Problem to work on
Every line below must be copied as written, except for pictures.

Records

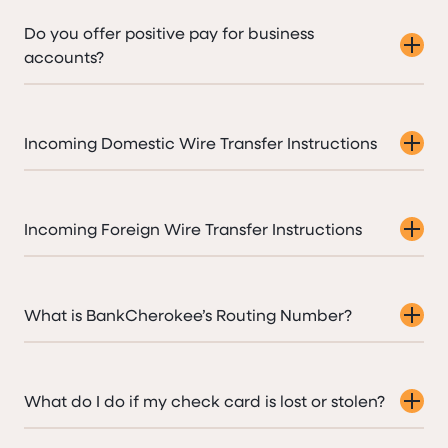
Do you offer positive pay for business
accounts?
Incoming Domestic Wire Transfer Instructions
Incoming Foreign Wire Transfer Instructions
What is BankCherokee’s Routing Number?
What do I do if my check card is lost or stolen?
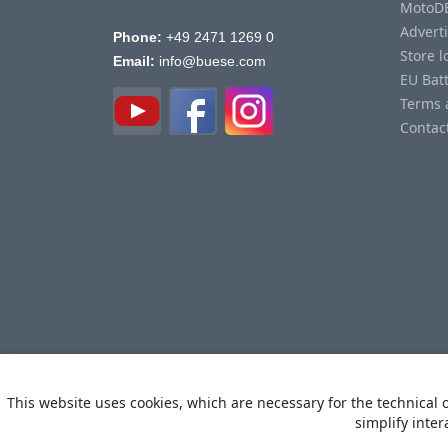
MotoD
Advert
Phone:
+49 2471 1269 0
Store l
Email:
info@buese.com
EU Bat
Terms 
Contac
This website uses cookies, which are necessary for the technical o
simplify inter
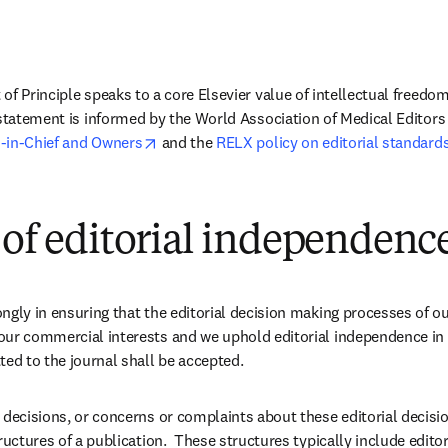
of Principle speaks to a core Elsevier value of intellectual freedo
 statement is informed by the World Association of Medical Editors 
opens in new tab/window
-in-Chief and Owners
 and the 
RELX policy on editorial standard
 of editorial independenc
ngly in ensuring that the editorial decision making processes of ou
our commercial interests and we uphold editorial independence in 
ted to the journal shall be accepted.
 decisions, or concerns or complaints about these editorial decision
ructures of a publication.  These structures typically include editors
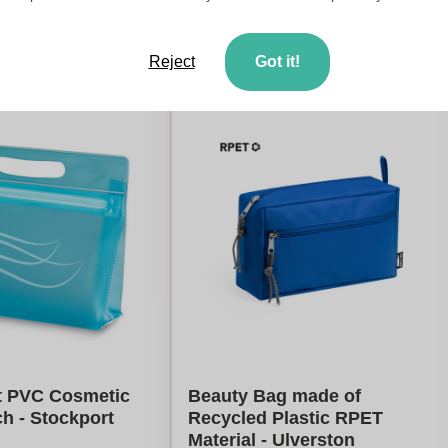
es
From
5
pieces
late my price
Calculate my price
Reject
Got it!
t PVC Cosmetic
Beauty Bag made of
h - Stockport
Recycled Plastic RPET
Material - Ulverston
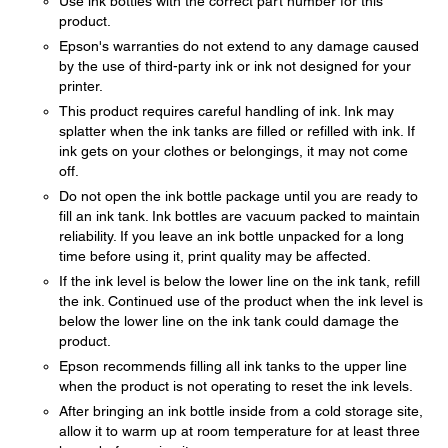
Use ink bottles with the correct part number for this
product.
Epson's warranties do not extend to any damage caused
by the use of third-party ink or ink not designed for your
printer.
This product requires careful handling of ink. Ink may
splatter when the ink tanks are filled or refilled with ink. If
ink gets on your clothes or belongings, it may not come
off.
Do not open the ink bottle package until you are ready to
fill an ink tank. Ink bottles are vacuum packed to maintain
reliability. If you leave an ink bottle unpacked for a long
time before using it, print quality may be affected.
If the ink level is below the lower line on the ink tank, refill
the ink. Continued use of the product when the ink level is
below the lower line on the ink tank could damage the
product.
Epson recommends filling all ink tanks to the upper line
when the product is not operating to reset the ink levels.
After bringing an ink bottle inside from a cold storage site,
allow it to warm up at room temperature for at least three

Task response
Do you offer positive pay for business
accounts?
Incoming Domestic Wire Transfer Instructions
Incoming Foreign Wire Transfer Instructions
What is BankCherokee’s Routing Number?
What do I do if my check card is lost or stolen?
MotoD
Advert
Phone:
+49 2471 1269 0
Store l
Email:
info@buese.com
EU Bat
Terms 
Contac
This website uses cookies, which are necessary for the technical o
simplify inter
of Principle speaks to a core Elsevier value of intellectual freedo
 statement is informed by the World Association of Medical Editors 
opens in new tab/window
-in-Chief and Owners
 and the 
RELX policy on editorial standard
 of editorial independenc
ngly in ensuring that the editorial decision making processes of ou
our commercial interests and we uphold editorial independence in 
ted to the journal shall be accepted.
 decisions, or concerns or complaints about these editorial decision
ructures of a publication.  These structures typically include editors
es
From
5
pieces
late my price
Calculate my price
Reject
Got it!
t PVC Cosmetic
Beauty Bag made of
h - Stockport
Recycled Plastic RPET
Material - Ulverston
Use ink bottles with the correct part number for this
product.
Epson's warranties do not extend to any damage caused
by the use of third-party ink or ink not designed for your
printer.
This product requires careful handling of ink. Ink may
splatter when the ink tanks are filled or refilled with ink. If
ink gets on your clothes or belongings, it may not come
off.
Do not open the ink bottle package until you are ready to
fill an ink tank. Ink bottles are vacuum packed to maintain
reliability. If you leave an ink bottle unpacked for a long
time before using it, print quality may be affected.
If the ink level is below the lower line on the ink tank, refill
the ink. Continued use of the product when the ink level is
below the lower line on the ink tank could damage the
product.
Epson recommends filling all ink tanks to the upper line
when the product is not operating to reset the ink levels.
After bringing an ink bottle inside from a cold storage site,
allow it to warm up at room temperature for at least three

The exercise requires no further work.